Rentes viagères exonérées

Sont exonérées du prélèvement les rentes viagères constituées dans le cadre d’un PER individuel (c. mon. et fin. art. L. 224-28 ; CGI art. 990 I, I.al.2 modifié).

L’exonération est subordonnée aux conditions suivantes :

  • les rentes ont été constituées moyennant le versement de primes régulièrement échelonnées dans leur montant et leur périodicité pendant une durée d'au moins 15 ans,
  • l'entrée en jouissance intervient, au plus tôt, à compter de la date de la liquidation de la pension du redevable dans un régime obligatoire d'assurance vieillesse ou à l'âge légal de la retraite (c. séc. soc. art. L. 351-1).

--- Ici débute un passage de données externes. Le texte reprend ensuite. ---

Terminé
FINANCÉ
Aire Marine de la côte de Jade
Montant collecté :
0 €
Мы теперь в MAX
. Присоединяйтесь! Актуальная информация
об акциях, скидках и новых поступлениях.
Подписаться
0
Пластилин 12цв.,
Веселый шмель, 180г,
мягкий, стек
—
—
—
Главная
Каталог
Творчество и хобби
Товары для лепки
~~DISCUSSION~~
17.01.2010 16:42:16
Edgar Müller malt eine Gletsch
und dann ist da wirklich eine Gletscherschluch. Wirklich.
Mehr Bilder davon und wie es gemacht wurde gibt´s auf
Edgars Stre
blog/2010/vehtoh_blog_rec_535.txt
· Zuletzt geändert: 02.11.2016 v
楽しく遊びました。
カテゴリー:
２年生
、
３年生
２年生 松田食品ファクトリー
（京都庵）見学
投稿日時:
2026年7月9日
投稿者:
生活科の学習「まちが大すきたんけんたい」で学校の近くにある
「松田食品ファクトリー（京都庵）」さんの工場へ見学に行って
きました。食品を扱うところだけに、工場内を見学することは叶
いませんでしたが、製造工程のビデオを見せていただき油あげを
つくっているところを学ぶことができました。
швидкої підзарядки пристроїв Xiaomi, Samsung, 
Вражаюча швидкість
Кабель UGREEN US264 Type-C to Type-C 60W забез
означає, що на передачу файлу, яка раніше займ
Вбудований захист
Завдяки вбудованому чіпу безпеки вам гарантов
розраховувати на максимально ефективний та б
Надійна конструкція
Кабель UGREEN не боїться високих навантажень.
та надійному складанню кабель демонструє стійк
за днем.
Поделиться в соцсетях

Rappelons que sont exclues du prélèvement, sous les mêmes conditions, les rentes viagères constituées dans le cadre d’une activité professionnelle ou d’un plan d’épargne retraite populaire (PERP) (c. assur. art. L. 144-2).

Les autres exonérations actuellement en vigueur sont rappelées ci-dessous.

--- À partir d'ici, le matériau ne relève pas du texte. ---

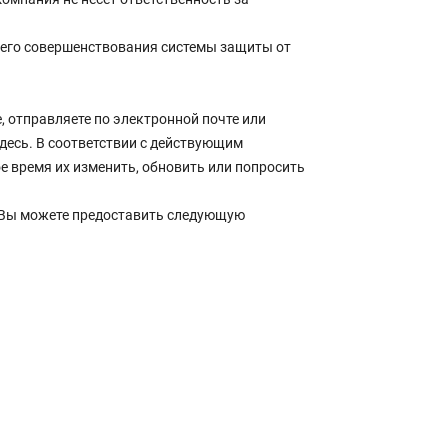
шего совершенствования системы защиты от
 отправляете по электронной почте или
десь. В соответствии с действующим
 время их изменить, обновить или попросить
, Вы можете предоставить следующую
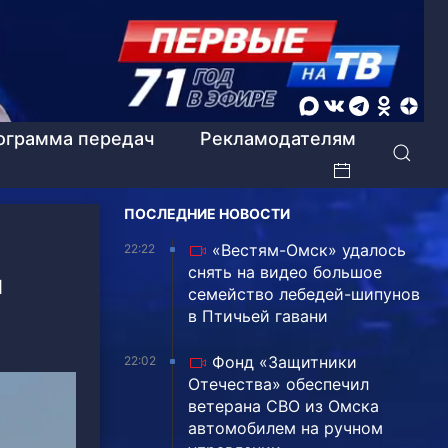
ограмма передач
Рекламодателям
ПОСЛЕДНИЕ НОВОСТИ
«Вестям-Омск» удалось
22:22
снять на видео большое
и
семейство лебедей-шипунов
в Птичьей гавани
Фонд «Защитники
22:02
Отечества» обеспечил
ветерана СВО из Омска
автомобилем на ручном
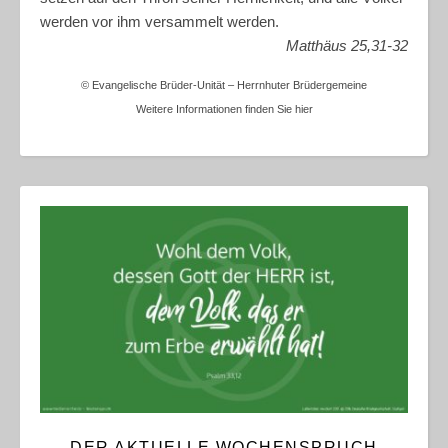
werden vor ihm versammelt werden.
Matthäus 25,31-32
© Evangelische Brüder-Unität – Herrnhuter Brüdergemeine
Weitere Informationen finden Sie hier
DER AKTUELLE WOCHENSPRUCH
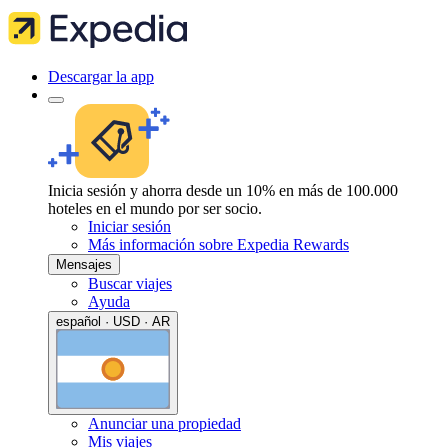
Descargar la app
Inicia sesión y ahorra desde un 10% en más de 100.000
hoteles en el mundo por ser socio.
Iniciar sesión
Más información sobre Expedia Rewards
Mensajes
Buscar viajes
Ayuda
español · USD · AR
Anunciar una propiedad
Mis viajes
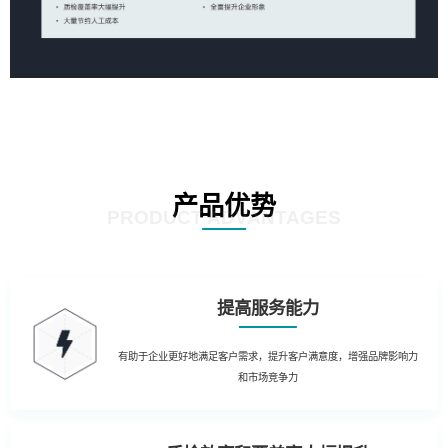
产品优势
PRODUCT ADVANTAGES
提高服务能力
有助于企业更好地满足客户需求，提升客户满意度，增强品牌影响力
和市场竞争力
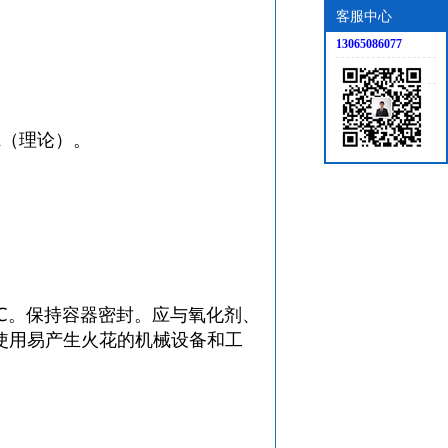
客服中心
13065086077
d（理论）。
℃。保持容器密封。应与氧化剂、
使用易产生火花的机械设备和工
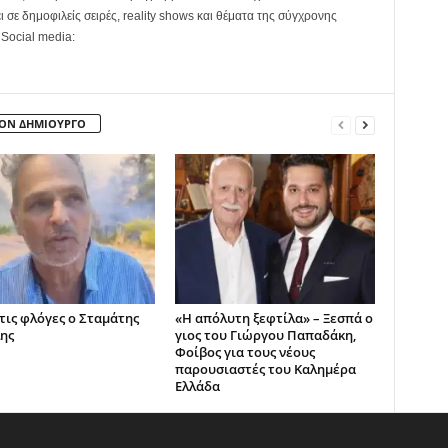
ει σε δημοφιλείς σειρές, reality shows και θέματα της σύγχρονης
 Social media:
ΤΟΝ ΔΗΜΙΟΥΡΓΟ
 τις φλόγες ο Σταμάτης
«Η απόλυτη ξεφτίλα» – Ξεσπά ο
ης
γιος του Γιώργου Παπαδάκη,
Φοίβος για τους νέους
παρουσιαστές του Καλημέρα
Ελλάδα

Ne sont pas assujettis au prélèvement (CGI art. 990 I, I) :

  • le conjoint survivant, le partenaire lié au défunt par un Pacs et les frères et sœurs exonérés de droits de mutation par décès (CGI art. 796-0 bis et 796-0 ter) ;
  • les personnes morales ou organismes bénéficiaires des dons et legs exonérés de droits de mutation à titre gratuit sur les sommes qui leur sont versées à raison des contrats d'assurance en cas de décès (CGI art. 795 et 795-0 A).

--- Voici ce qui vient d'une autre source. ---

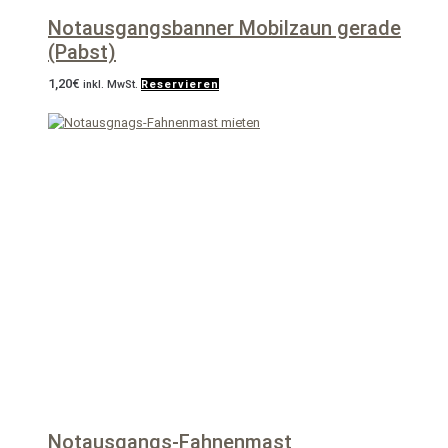
Notausgangsbanner Mobilzaun gerade
(Pabst)
1,20
€
inkl. MwSt.
Reservieren
Notausgangs-Fahnenmast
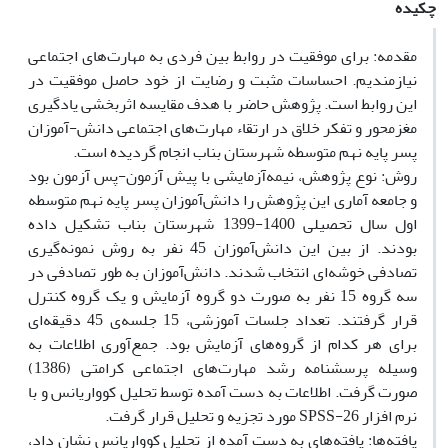
چکیده
مقدمه: برای موفقیت در روابط بین فردی به مهارت‌‌‌های اجتماعی
نیازمندیم. احساسات مثبت و رضایت از خود حاصل موفقیت در
این روابط است. پژوهش حاضر با هدف مقایسه اثربخشی یادگیری
مغزمحور و تفکر خلاق در ارتقاء مهارت‌های اجتماعی دانش-آموزان
پسر پایه نهم متوسطه شهرستان بناب انجام گردیده است.
روش: نوع پژوهش، نیمه‌آزمایشی با پیش آزمون‌-پس آزمون بود
و جامعه آماری این پژوهش را دانش‌آموزان پسر پایه نهم متوسطه
اول سال تحصیلی 1400-1399 شهرستان بناب تشکیل داده
بودند. از بین این دانش‌آموزان 45 نفر به روش نمونه‌گیری
تصادفی خوشه‌ای انتخاب شدند. دانش‌آموزان به طور تصادفی در
سه گروه 15 نفر به صورت دو گروه آزمایش و یک گروه کنترل
قرار گرفتند. تعداد جلسات آموزشی، 15 جلسه‌ی 45 دقیقه‌ای
برای هر کدام از گروه‌های آزمایش بود. جمع‌آوری اطلاعات به
وسیله پرسشنامه رشد مهارت‌های اجتماعی کرامتی (1386)
صورت گرفت. اطلاعات به دست آمده توسط تحلیل کوواریانس و با
نرم افزار SPSS-26 مورد تجزیه و تحلیل قرار گرفت.
یافته‌ها: یافته‌های به دست آمده از تحلیل کوواریانس نشان داد،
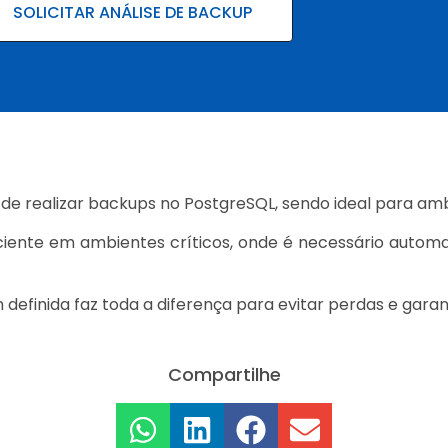
SOLICITAR ANÁLISE DE BACKUP
 de realizar backups no PostgreSQL, sendo ideal para a
iente em ambientes críticos, onde é necessário automati
finida faz toda a diferença para evitar perdas e garant
Compartilhe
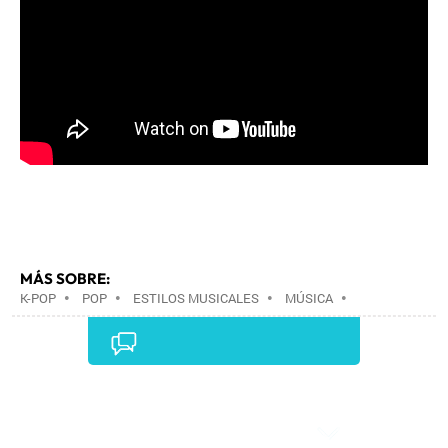
MÁS SOBRE:
K-POP
•
POP
•
ESTILOS MUSICALES
•
MÚSICA
•
Comentarios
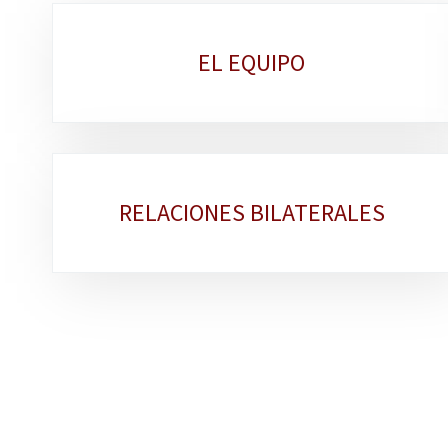
Sub-
EL EQUIPO
sections
RELACIONES BILATERALES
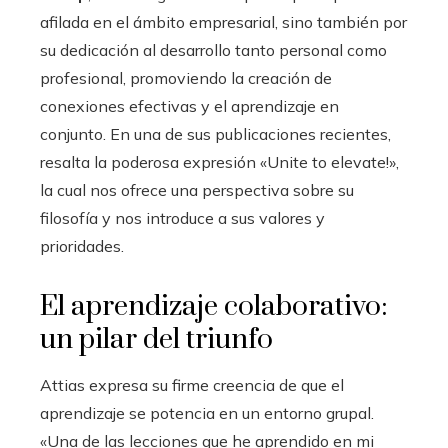
afilada en el ámbito empresarial, sino también por
su dedicación al desarrollo tanto personal como
profesional, promoviendo la creación de
conexiones efectivas y el aprendizaje en
conjunto. En una de sus publicaciones recientes,
resalta la poderosa expresión «Unite to elevate!»,
la cual nos ofrece una perspectiva sobre su
filosofía y nos introduce a sus valores y
prioridades.
El aprendizaje colaborativo:
un pilar del triunfo
Attias expresa su firme creencia de que el
aprendizaje se potencia en un entorno grupal.
«Una de las lecciones que he aprendido en mi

Le prélèvement sui generis ne s’applique pas (CGI art. 990 I, I.al.1 modifié) :

  • aux contrats entrant dans le champ d’application des droits de mutation à titre gratuit (CGI art. 757 B) (voir § 3-22) ;
  • aux contrats d'assurance garantissant le versement du capital ou d'une rente viagère à un enfant infirme (CGI art. 199 septies, I.1°) et aux contrats d'assurance de groupe souscrits dans le cadre d'une activité professionnelle (CGI art. 154 bis et 998, 1°) à l'exception des contrats relevant de l'article L. 224-1 du code monétaire et financier ;
  • et aux contrats d'assurance couvrant le risque d'accidents du travail conclus par les travailleurs recourant à une plateforme internet (c. trav. art. L. 7342-2).